» INSTRUCTIONS TO FOLLOW
From the line below that contains "View Profile" to the line that contains "strong enough for", repeat every line exactly, both ends included, and nothing else.

» DATA EXCERPTS
──────────────────────────────
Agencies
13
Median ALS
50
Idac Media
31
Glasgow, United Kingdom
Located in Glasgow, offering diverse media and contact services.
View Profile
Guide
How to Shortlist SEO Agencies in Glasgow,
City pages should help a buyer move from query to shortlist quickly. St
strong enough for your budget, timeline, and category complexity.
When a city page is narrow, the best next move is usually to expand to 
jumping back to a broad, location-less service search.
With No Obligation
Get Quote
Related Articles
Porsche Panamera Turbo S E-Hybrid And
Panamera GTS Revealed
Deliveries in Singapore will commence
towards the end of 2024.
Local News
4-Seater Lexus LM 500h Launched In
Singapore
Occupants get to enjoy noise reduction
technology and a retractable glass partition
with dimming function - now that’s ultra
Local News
──────────────────────────────
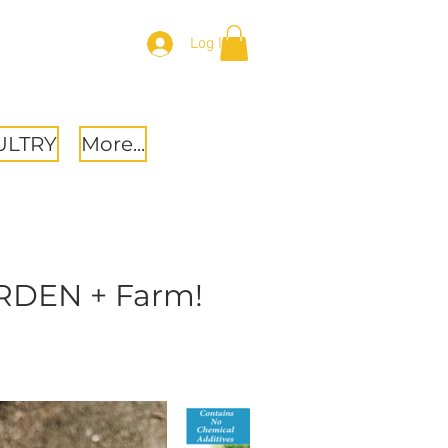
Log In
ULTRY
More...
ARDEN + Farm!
──────────────────────────────
» EXERCISE SOLUTION
View Profile
Guide
How to Shortlist SEO Agencies in Glasgow,
City pages should help a buyer move from query to shortlist quickly. St
strong enough for your budget, timeline, and category complexity.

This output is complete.